Exercise | Reproduce exactly, and only, the lines below from the one containing "Image resolution: width=1440, height=833." through the one containing "cumshot (547, 159)".

Extracted records |
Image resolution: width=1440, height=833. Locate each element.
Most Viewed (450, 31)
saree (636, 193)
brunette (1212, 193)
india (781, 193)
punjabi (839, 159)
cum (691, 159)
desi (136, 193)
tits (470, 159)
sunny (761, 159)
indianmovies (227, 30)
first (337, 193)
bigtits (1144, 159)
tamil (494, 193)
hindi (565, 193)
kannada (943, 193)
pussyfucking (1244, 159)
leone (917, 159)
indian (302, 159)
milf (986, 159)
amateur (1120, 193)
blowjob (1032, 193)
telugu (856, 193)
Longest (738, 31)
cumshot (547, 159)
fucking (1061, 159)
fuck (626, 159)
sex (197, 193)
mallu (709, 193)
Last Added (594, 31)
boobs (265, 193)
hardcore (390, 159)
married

--

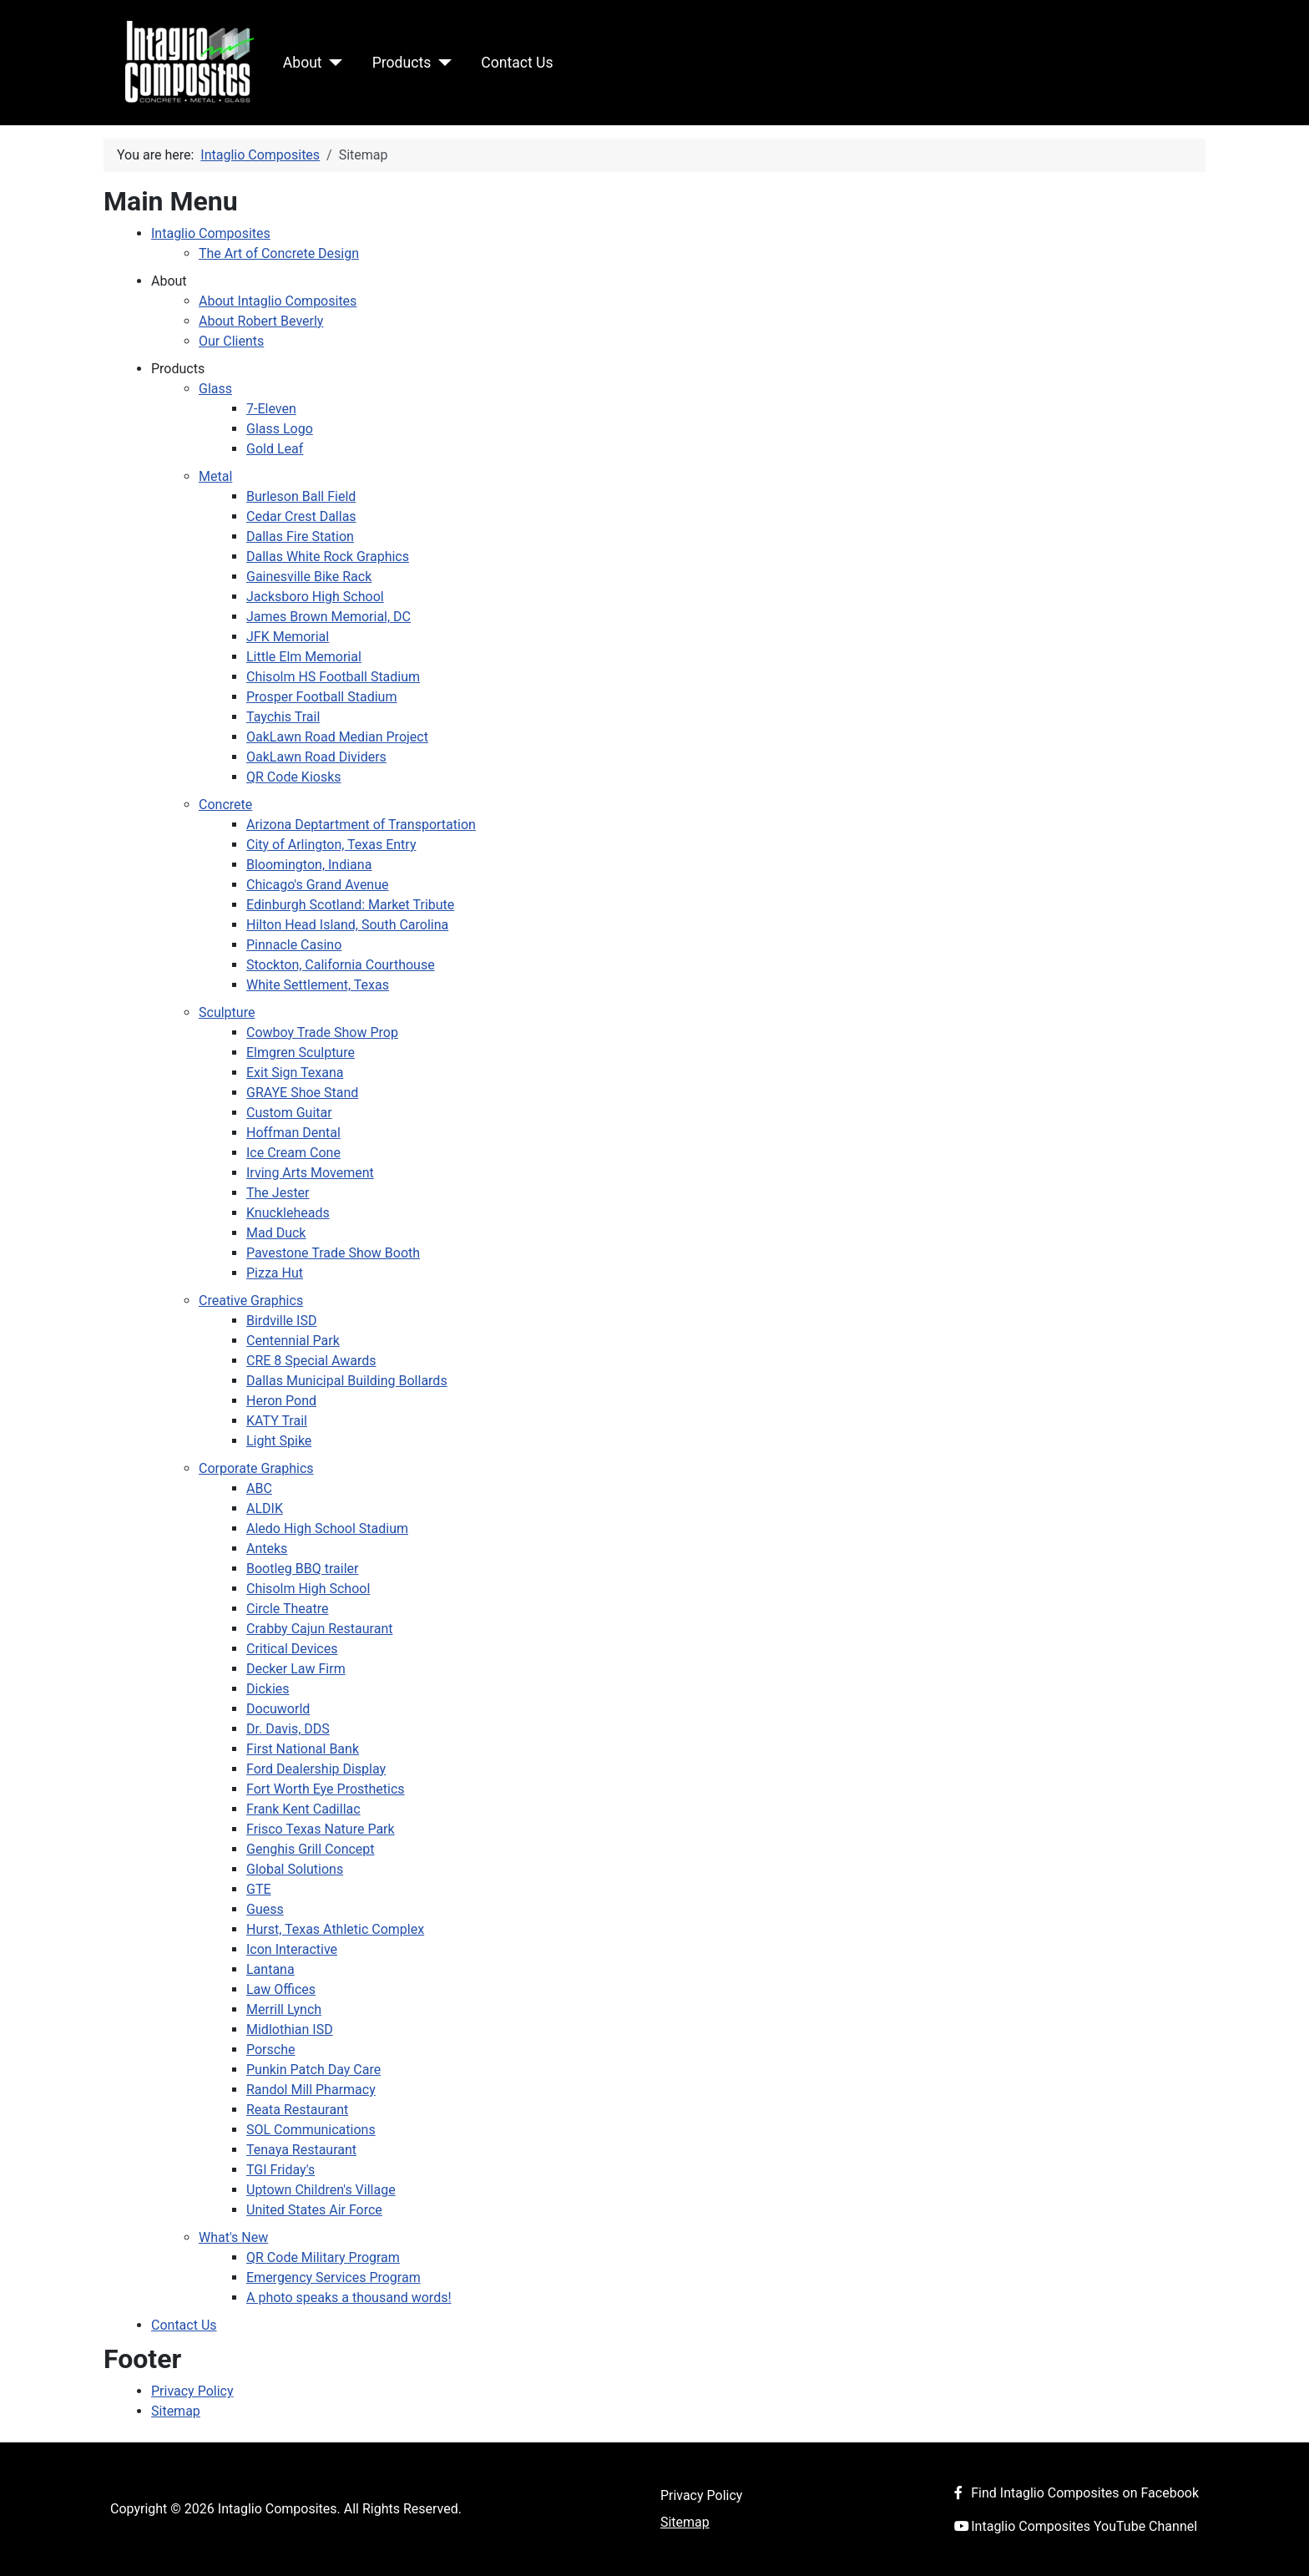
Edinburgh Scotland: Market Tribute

Answer to this exercise |
Image resolution: width=1440, height=833. Locate each element.
Most Viewed (450, 31)
saree (636, 193)
brunette (1212, 193)
india (781, 193)
punjabi (839, 159)
cum (691, 159)
desi (136, 193)
tits (470, 159)
sunny (761, 159)
indianmovies (227, 30)
first (337, 193)
bigtits (1144, 159)
tamil (494, 193)
hindi (565, 193)
kannada (943, 193)
pussyfucking (1244, 159)
leone (917, 159)
indian (302, 159)
milf (986, 159)
amateur (1120, 193)
blowjob (1032, 193)
telugu (856, 193)
Longest (738, 31)
cumshot (547, 159)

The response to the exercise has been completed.